[[ Data for the task, beginning ]]

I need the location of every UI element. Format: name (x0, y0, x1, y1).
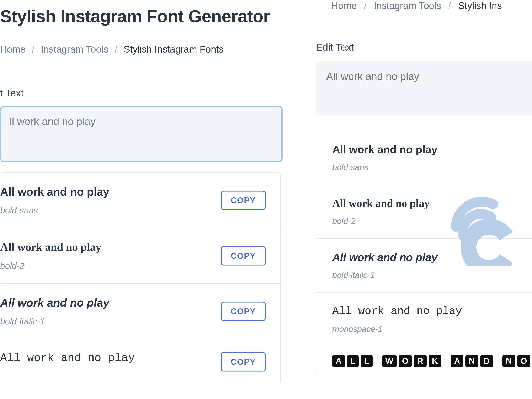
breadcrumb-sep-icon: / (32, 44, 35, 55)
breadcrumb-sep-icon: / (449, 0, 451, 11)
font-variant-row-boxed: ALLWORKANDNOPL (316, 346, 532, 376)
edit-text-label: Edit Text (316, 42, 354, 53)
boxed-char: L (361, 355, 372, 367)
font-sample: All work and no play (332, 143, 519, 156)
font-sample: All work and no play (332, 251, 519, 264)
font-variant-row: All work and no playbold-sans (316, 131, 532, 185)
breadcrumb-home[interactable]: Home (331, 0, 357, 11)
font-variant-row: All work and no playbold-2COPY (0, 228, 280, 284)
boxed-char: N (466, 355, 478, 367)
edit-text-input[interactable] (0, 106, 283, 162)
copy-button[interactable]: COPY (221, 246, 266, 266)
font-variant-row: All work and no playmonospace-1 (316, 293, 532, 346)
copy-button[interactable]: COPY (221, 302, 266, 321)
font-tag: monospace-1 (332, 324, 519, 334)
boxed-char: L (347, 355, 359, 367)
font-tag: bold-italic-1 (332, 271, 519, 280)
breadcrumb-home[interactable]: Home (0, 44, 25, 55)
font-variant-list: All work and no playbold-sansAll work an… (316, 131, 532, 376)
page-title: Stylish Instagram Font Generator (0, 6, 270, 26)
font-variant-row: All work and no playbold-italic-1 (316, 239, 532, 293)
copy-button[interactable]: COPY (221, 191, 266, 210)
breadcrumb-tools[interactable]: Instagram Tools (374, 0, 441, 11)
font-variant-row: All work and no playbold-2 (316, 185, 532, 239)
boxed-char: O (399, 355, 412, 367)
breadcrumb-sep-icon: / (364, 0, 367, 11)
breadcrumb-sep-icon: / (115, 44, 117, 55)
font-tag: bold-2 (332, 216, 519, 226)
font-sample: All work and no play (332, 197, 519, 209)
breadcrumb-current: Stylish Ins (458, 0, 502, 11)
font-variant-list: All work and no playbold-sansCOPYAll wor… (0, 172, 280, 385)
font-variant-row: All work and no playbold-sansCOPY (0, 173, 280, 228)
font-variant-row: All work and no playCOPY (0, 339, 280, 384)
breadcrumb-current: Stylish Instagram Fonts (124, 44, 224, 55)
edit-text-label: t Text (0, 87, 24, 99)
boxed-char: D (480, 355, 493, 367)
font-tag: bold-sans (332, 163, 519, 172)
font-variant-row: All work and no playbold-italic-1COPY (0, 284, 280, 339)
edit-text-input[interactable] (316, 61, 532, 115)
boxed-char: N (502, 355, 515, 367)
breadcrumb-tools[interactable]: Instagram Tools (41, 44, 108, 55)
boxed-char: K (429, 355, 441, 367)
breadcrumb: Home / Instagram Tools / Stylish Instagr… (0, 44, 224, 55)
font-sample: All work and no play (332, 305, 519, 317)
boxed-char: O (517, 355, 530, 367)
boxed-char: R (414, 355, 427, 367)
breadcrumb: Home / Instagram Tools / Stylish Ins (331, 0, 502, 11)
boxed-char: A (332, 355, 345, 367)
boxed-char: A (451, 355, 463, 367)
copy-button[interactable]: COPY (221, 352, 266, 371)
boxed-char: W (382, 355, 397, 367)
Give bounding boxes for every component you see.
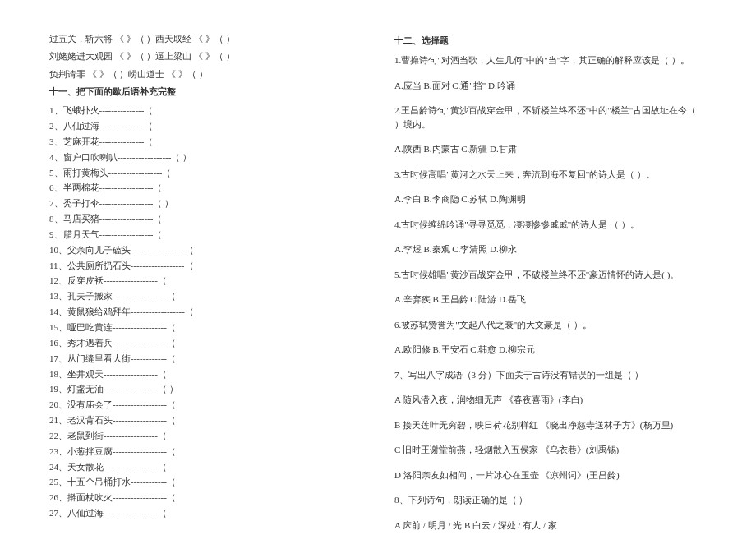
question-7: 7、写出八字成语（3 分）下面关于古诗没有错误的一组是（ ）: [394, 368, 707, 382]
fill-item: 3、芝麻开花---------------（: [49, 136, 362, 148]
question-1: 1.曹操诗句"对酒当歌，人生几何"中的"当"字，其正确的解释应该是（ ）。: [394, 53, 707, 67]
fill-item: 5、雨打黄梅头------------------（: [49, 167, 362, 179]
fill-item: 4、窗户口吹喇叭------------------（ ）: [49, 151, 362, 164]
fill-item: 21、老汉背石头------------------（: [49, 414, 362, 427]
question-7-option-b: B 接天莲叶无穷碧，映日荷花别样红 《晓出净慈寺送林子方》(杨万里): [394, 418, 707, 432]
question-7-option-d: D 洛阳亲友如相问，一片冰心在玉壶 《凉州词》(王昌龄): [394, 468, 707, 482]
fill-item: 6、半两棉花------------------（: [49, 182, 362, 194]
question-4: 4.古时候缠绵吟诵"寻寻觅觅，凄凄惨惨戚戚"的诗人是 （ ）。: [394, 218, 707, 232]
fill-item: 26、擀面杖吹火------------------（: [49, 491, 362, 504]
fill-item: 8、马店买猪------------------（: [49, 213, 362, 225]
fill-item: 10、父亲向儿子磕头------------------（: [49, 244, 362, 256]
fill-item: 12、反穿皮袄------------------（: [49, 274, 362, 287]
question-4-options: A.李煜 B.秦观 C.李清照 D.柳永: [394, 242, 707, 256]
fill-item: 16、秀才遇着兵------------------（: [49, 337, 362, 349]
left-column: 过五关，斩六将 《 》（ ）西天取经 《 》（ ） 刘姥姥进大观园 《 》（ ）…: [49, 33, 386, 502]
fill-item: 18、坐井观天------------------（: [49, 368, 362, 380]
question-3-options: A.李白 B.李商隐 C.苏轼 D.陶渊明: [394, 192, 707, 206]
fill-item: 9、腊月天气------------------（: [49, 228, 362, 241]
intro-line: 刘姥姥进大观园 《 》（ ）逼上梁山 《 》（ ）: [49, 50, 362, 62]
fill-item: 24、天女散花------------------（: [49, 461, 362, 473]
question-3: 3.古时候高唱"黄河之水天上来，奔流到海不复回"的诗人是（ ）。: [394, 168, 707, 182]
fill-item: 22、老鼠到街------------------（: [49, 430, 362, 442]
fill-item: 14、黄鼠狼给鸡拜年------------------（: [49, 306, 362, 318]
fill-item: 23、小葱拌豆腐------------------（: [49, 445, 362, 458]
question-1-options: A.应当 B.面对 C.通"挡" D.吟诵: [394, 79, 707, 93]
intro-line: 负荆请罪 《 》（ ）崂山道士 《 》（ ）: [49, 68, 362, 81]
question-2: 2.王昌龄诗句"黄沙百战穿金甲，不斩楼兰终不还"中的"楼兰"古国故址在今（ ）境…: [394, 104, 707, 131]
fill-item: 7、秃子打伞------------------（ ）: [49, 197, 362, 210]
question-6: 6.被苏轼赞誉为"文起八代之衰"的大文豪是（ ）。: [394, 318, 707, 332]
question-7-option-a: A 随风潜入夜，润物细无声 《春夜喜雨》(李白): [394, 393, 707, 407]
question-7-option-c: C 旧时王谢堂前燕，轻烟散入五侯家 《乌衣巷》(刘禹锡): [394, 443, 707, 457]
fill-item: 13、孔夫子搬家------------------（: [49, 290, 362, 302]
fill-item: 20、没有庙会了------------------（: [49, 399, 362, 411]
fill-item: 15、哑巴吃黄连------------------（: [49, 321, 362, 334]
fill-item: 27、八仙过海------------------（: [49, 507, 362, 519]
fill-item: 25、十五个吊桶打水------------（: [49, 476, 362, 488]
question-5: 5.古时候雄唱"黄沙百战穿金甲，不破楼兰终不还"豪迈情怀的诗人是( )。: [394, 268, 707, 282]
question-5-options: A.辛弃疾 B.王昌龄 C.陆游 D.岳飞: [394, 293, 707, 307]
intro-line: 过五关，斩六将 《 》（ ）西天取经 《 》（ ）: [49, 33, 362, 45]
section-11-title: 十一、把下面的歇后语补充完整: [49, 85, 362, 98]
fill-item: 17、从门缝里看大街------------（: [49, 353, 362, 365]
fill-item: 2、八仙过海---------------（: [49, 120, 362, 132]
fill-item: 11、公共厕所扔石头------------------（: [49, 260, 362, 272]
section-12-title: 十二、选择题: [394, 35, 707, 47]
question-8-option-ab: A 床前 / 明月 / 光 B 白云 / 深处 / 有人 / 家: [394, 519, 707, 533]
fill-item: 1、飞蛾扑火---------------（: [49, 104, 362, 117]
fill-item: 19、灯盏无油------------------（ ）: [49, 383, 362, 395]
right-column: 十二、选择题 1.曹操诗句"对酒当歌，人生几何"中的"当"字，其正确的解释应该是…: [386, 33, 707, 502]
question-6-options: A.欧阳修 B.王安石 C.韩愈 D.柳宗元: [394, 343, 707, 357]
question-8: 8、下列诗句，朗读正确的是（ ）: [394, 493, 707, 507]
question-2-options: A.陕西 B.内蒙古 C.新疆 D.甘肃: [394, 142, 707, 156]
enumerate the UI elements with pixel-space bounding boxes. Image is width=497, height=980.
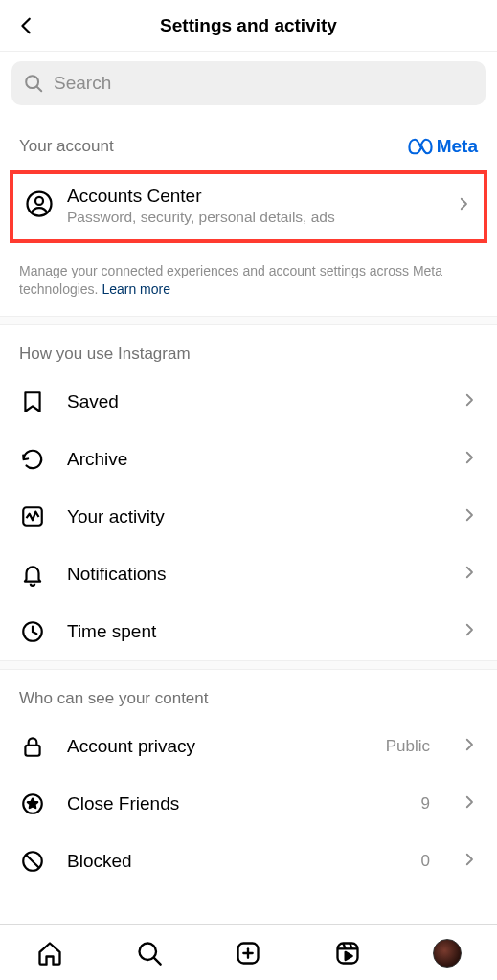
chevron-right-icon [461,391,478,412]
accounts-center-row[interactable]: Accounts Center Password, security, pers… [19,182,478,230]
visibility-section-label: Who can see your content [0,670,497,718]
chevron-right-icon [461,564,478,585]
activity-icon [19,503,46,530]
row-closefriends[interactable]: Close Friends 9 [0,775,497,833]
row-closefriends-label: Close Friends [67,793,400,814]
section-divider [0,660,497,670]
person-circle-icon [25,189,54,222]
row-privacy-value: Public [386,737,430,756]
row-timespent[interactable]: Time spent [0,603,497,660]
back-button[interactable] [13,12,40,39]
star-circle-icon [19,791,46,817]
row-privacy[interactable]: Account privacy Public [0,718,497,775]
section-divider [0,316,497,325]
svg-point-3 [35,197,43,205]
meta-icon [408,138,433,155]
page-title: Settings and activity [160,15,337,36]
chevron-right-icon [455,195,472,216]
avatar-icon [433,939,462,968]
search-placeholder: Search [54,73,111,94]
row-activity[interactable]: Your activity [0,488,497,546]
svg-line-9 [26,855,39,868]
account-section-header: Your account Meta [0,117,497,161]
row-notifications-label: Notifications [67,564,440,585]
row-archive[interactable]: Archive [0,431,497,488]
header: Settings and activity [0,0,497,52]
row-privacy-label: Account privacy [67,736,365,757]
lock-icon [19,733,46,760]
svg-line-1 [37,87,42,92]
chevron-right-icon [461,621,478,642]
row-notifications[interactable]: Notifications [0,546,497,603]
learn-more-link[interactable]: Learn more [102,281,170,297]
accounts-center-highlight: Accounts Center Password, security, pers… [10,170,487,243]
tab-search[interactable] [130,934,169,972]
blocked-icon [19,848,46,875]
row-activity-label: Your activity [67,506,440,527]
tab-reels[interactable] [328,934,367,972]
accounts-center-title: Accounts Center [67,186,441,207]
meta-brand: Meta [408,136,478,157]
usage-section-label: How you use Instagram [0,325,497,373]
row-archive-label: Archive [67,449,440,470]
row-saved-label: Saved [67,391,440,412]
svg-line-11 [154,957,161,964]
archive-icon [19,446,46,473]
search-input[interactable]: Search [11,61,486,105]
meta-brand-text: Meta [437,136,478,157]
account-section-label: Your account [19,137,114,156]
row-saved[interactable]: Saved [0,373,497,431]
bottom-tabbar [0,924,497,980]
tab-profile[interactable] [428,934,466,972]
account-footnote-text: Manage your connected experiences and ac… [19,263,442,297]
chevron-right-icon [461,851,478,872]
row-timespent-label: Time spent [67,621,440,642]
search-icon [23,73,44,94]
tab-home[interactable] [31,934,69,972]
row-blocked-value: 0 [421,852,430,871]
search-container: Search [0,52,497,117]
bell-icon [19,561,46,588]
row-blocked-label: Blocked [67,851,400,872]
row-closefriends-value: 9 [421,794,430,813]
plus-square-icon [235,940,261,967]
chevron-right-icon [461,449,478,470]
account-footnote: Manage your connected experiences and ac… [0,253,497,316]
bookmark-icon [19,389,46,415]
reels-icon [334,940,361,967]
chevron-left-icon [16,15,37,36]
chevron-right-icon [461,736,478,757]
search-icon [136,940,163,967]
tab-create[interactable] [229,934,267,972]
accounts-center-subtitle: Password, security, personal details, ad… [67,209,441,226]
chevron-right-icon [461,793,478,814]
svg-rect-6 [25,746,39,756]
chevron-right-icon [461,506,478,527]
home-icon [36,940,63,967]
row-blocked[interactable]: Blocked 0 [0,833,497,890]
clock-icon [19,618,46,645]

[[ Data for the task, end ]]

What the exercise asks
In the entries above, some lines hold the string "chevron". Copy each of them.

Your solution
chevron-right-icon [461,391,478,412]
chevron-right-icon [461,564,478,585]
chevron-right-icon [455,195,472,216]
chevron-right-icon [461,621,478,642]
chevron-right-icon [461,851,478,872]
chevron-right-icon [461,449,478,470]
chevron-left-icon [16,15,37,36]
chevron-right-icon [461,736,478,757]
chevron-right-icon [461,793,478,814]
chevron-right-icon [461,506,478,527]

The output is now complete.